Mentat: That class of Imperial citizens trained for supreme accomplishments of logic. "Human computers."

Monday, April 24, 2006

Endangered Species

A little story with big implications has almost snuck under the radar.
The trial of failed Iraqi suicide bomber Sajida Mubarak al-Rishawi began in Jordan today. This young lady, that's right lady, joined Al Qaeda in Iraq and traveled to Annan, Jordan with the intention of detonating her suicide belt in a Western-owned hotel there. Three others "succeeded", she failed when her belt did.

This woman is the rarest of creatures, the female "terrorist". Like other endangered species, she will no doubt be studied by many observers (I suppose myself included). We in the West are always told that women in the Middle East are treated as no better than property. They are controlled by their men and ordered to wear veils and birqas; these demonstrate their submission to patriarchy. What women would choose that life we think, reasonably given our cultural norms?


Sajida Mubarak al-Rishawi, beyond the label of suicide bomber, is already becoming the subject of criticism because of her choices.
Jordanian authorities claim she even got married just to become a suicide bomber. How dare she be so brazen? Marriage is sacred, isn't it? You don't just use people to get what you want; men might behave thus but not women. So what if her brothers were killed by the Americans in Iraq. That doesn't give her the right to forget her place. Suicide bombing and all those sweet virgins are for men; women need not apply.

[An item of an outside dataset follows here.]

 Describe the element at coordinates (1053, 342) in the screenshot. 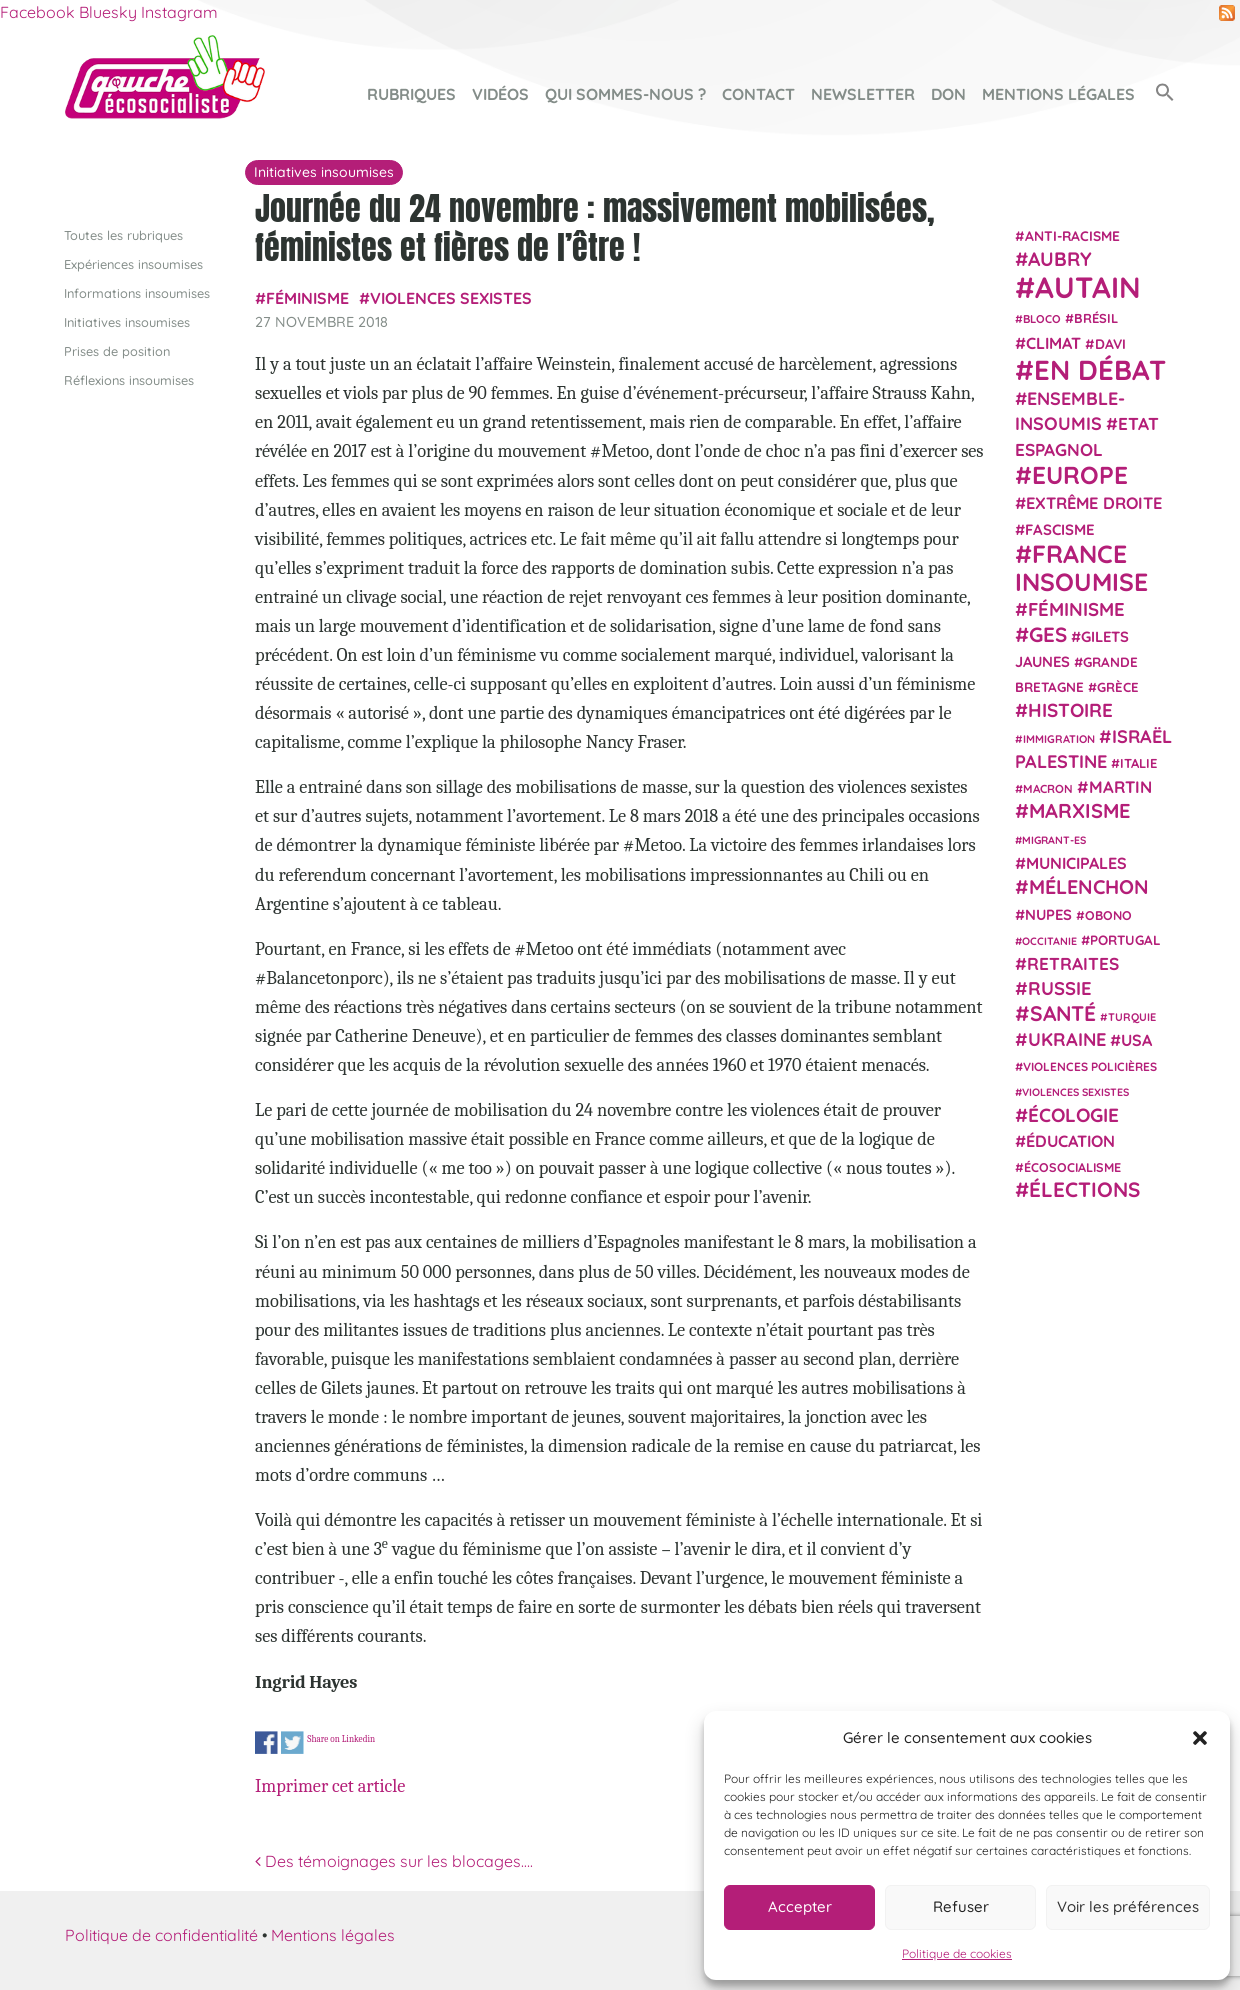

But increasingly it seems they are.


Ironically given imperial America's supposed goals of dragging the Middle East into the modern world, "terrorist" organizations are more egalitarian than the corrupt governments they aim to replace. Hamas, Al Qaeda in Iraq and other "terrorist" groups it could be argued are extremely progressive in some areas. Like the women of the armament factories in World War Two, women are being drafted to help combat the "Great Satan", many making the ultimate sacrifice. After World War Two, in the West women had proved themselves and slowly began to claim more and more rights over the years. Will this happen in the Middle East? Perhaps history will judge
Sajida Mubarak al-Rishawi a pioneer.

Being alive and on trial, however truncated, she can become a symbol. If the state kills her, which is likely given Jordan's record, what does this say about the agency of women? If she is released or jailed she remains a living symbol of women choosing another path other than marriage and motherhood.

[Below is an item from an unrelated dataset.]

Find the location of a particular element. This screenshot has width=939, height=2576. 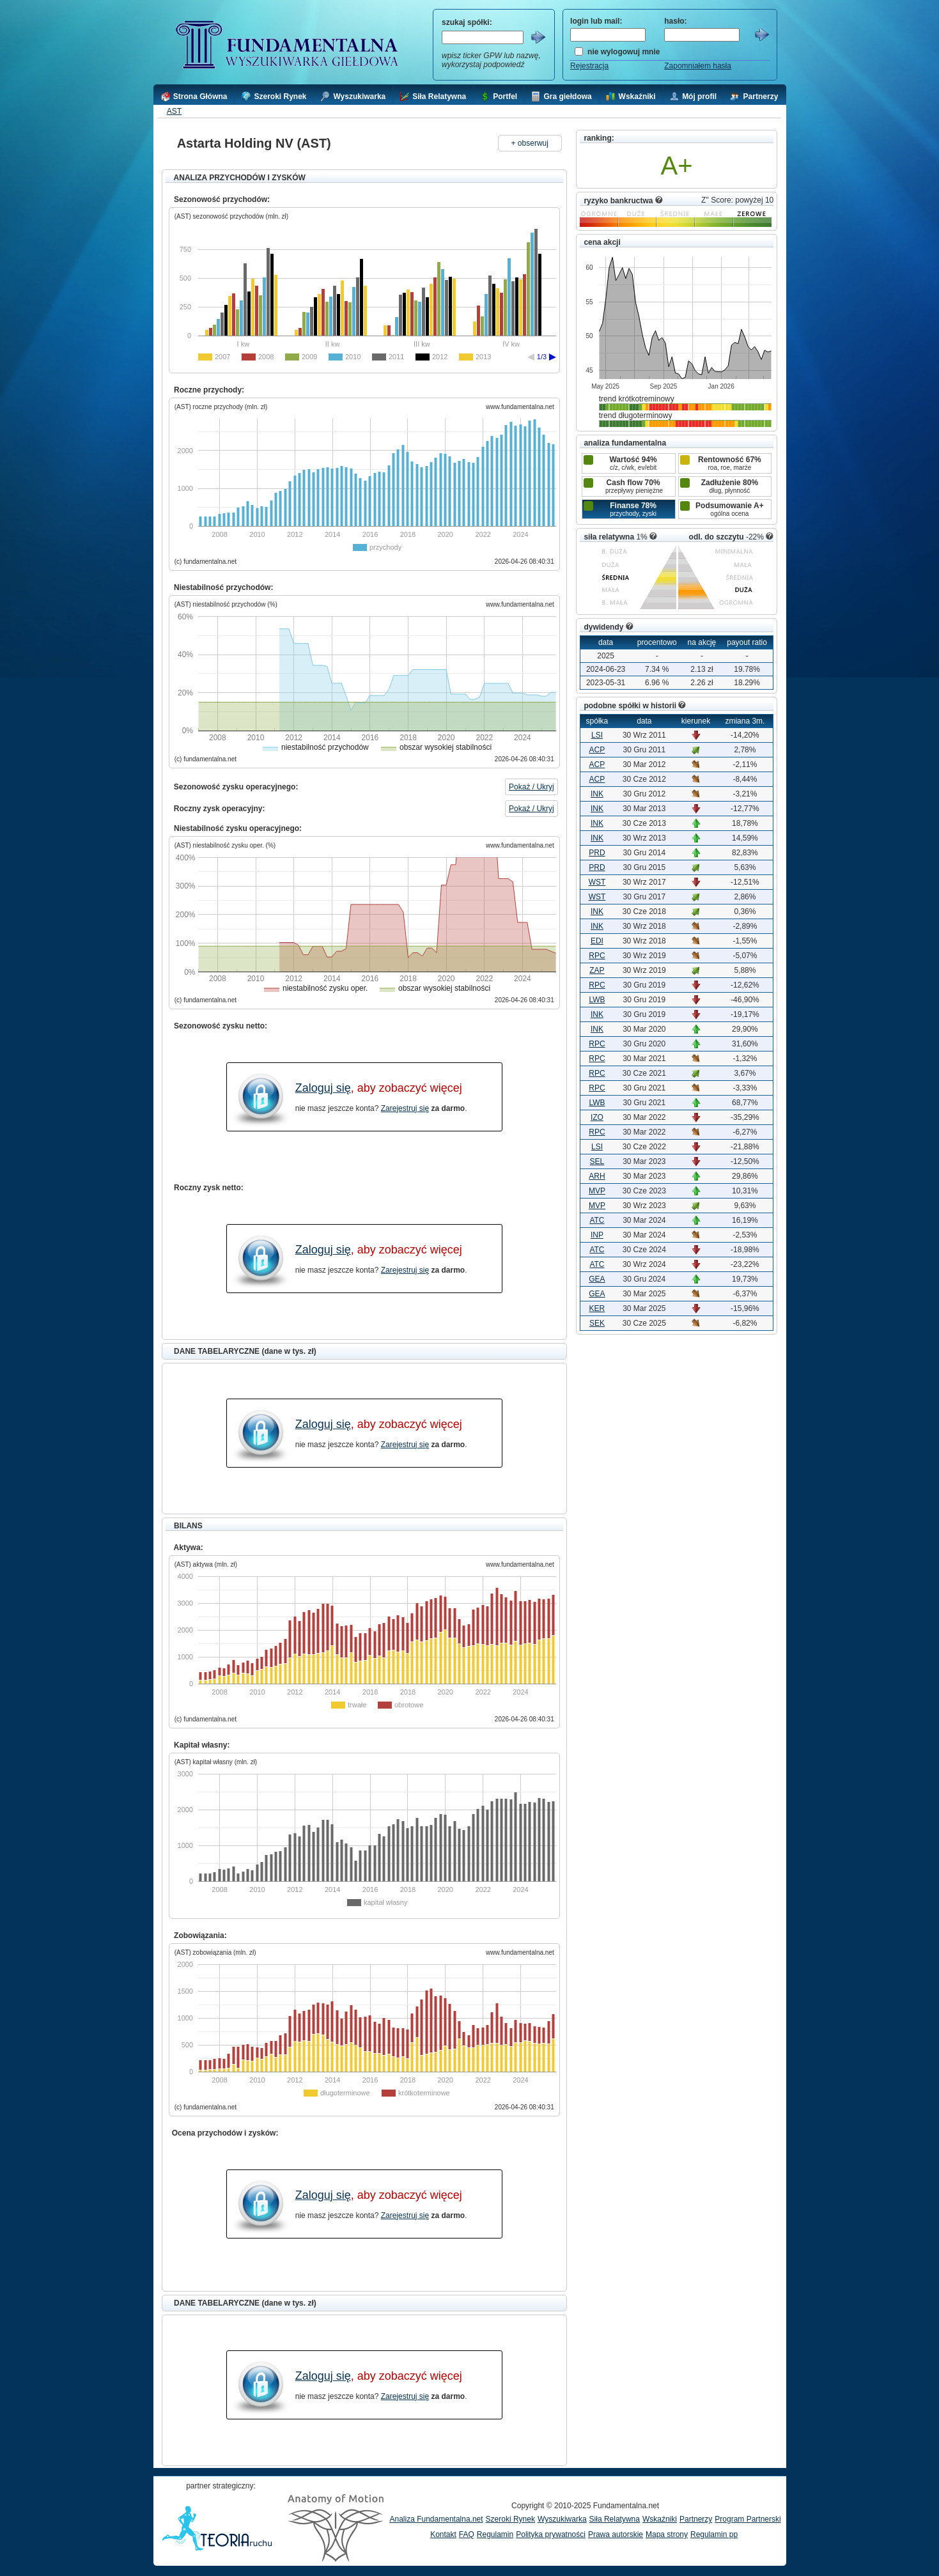 Analiza Fundamentalna.net is located at coordinates (436, 2519).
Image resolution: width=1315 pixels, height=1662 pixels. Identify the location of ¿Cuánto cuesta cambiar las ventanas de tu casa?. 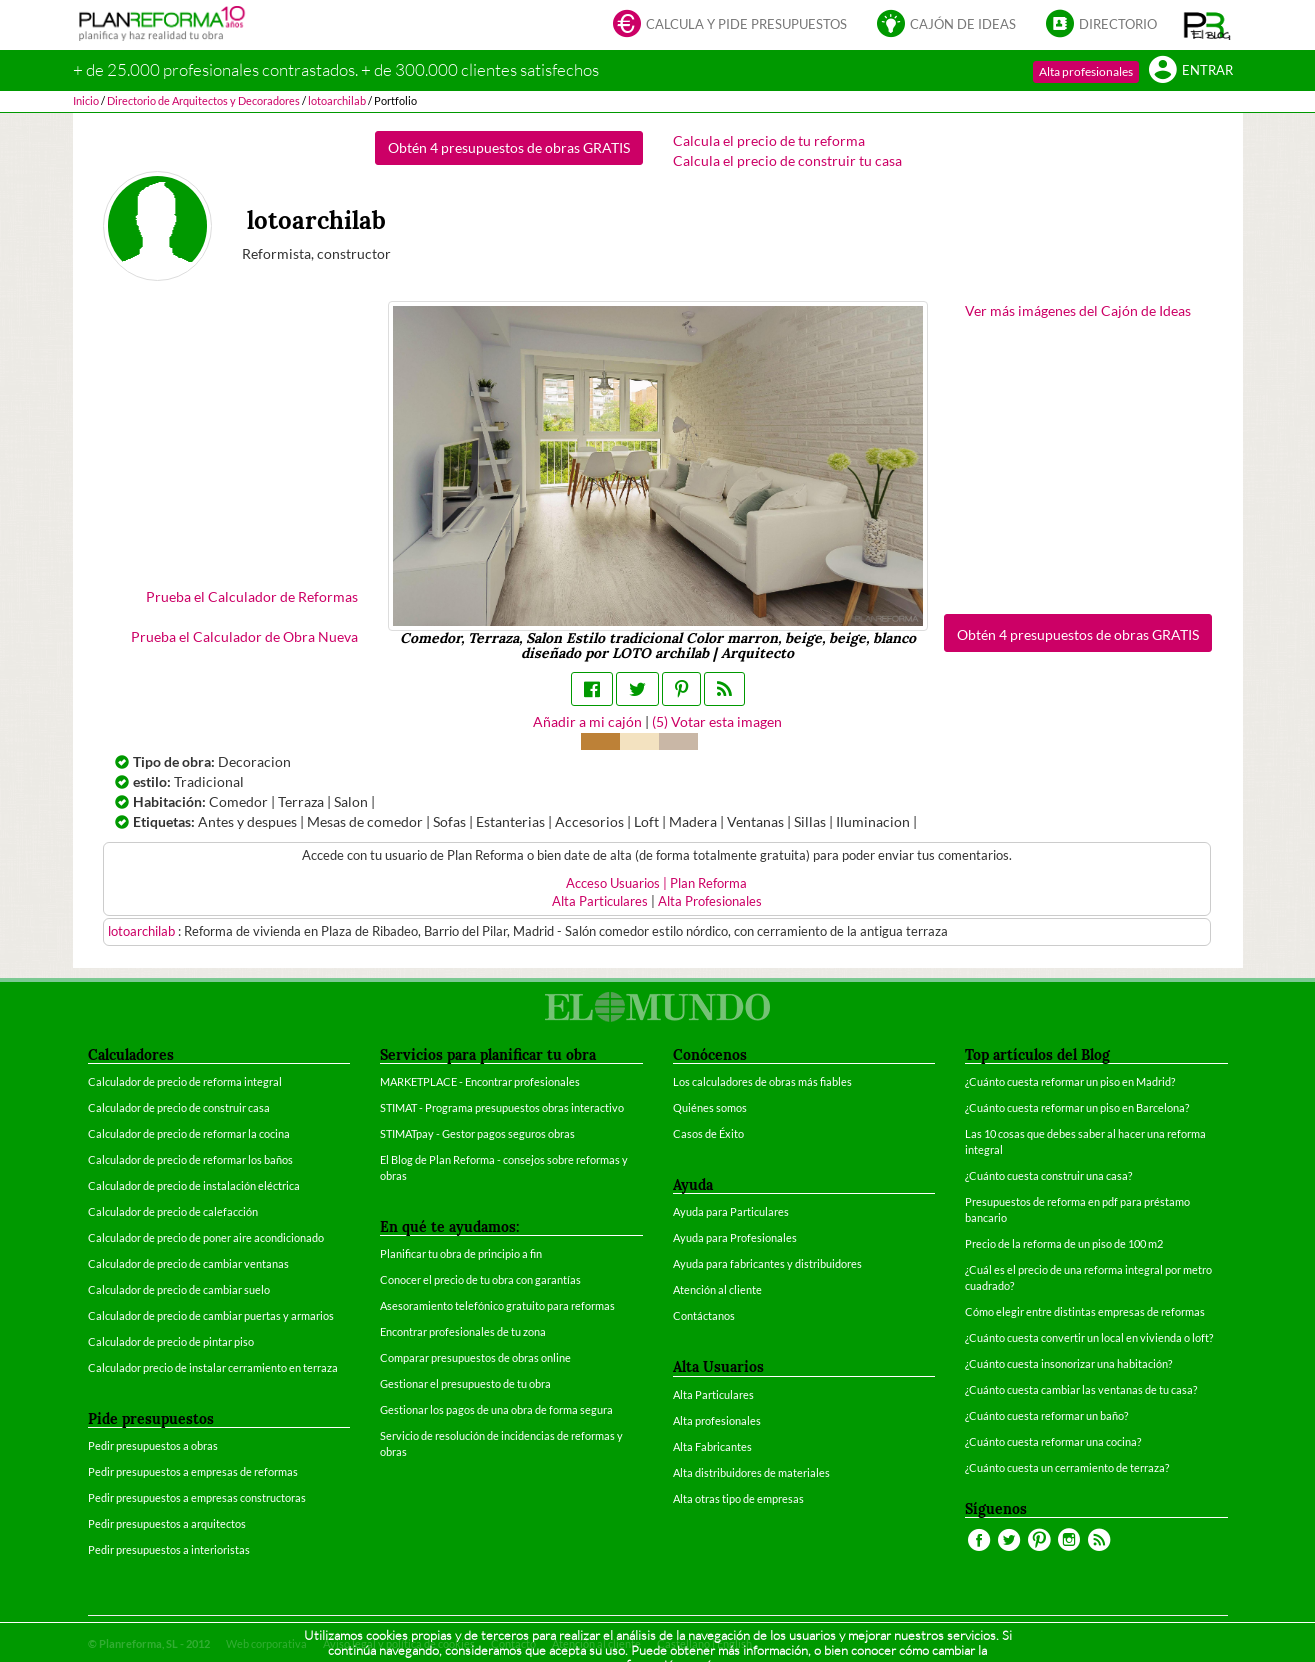 (1081, 1389).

What will her sisters that follow in her wake achieve? Perhaps legal abortion will come to the Middle East; maybe divorce will become even more common and, gasp, maybe all Arab and Muslim women will win the right to vote. But maybe they'll embrace violence as she has done. Does it take the end of a war to begin the real fight?

Of course the counter argument could be made and it could be said that in choosing (whatever that means) to be a suicide bomber
Sajida Mubarak al-Rishawi was being manipulated by men all along. This is a compelling argument as well.

What cannot be argued is that this important trial and its impact on its society will be just as compelling and perhaps revolutionary.